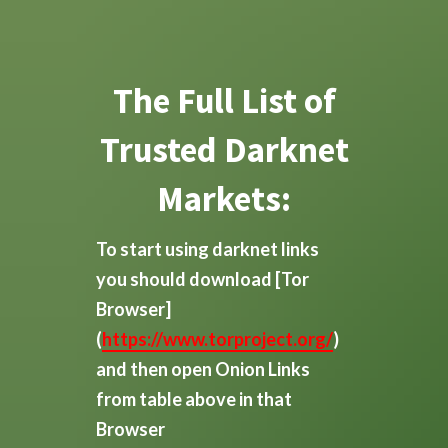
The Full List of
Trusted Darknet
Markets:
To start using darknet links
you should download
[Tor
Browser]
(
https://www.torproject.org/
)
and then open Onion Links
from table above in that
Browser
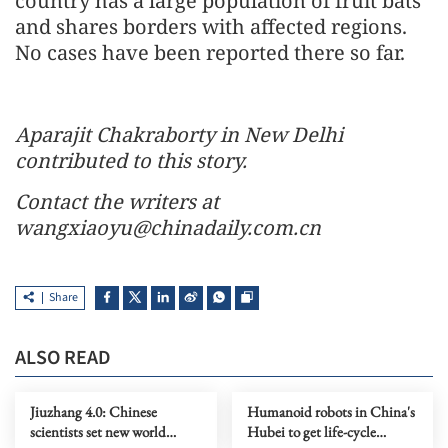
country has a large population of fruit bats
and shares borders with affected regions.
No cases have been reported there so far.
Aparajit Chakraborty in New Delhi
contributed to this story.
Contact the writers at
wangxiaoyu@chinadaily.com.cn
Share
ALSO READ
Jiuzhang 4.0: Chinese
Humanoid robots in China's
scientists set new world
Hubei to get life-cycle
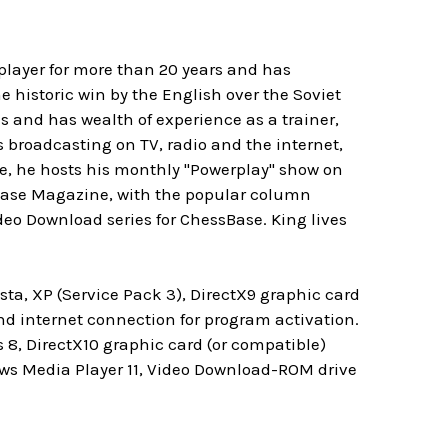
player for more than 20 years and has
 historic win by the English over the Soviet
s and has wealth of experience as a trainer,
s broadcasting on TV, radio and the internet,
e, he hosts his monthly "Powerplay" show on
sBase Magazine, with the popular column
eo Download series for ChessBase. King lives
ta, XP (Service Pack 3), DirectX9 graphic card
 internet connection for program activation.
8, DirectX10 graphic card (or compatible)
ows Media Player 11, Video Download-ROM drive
...
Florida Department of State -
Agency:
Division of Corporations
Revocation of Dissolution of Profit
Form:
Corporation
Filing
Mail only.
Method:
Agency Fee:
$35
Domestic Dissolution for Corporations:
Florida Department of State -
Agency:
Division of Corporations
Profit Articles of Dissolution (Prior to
...
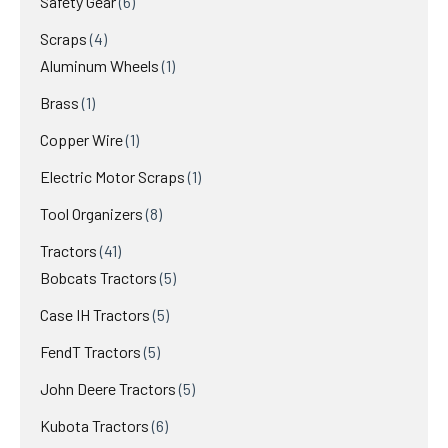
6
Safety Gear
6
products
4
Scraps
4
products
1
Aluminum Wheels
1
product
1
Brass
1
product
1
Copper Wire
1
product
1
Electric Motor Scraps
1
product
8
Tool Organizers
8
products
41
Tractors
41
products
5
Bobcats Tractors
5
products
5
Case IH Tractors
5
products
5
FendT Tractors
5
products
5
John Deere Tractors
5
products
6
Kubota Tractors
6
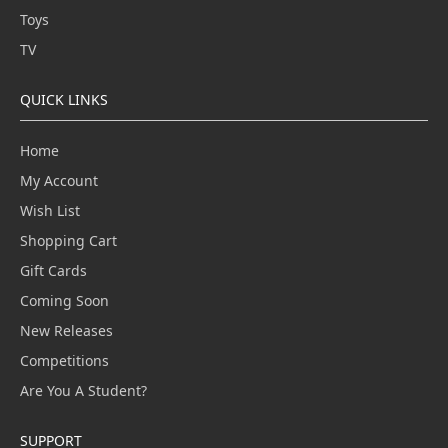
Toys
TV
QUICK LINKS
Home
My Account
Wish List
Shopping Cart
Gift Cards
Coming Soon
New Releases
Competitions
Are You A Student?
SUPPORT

Task description:
Which lines hold the word "graphic"? Return all of them from the records above.

Exercise answer:
ta, XP (Service Pack 3), DirectX9 graphic card
8, DirectX10 graphic card (or compatible)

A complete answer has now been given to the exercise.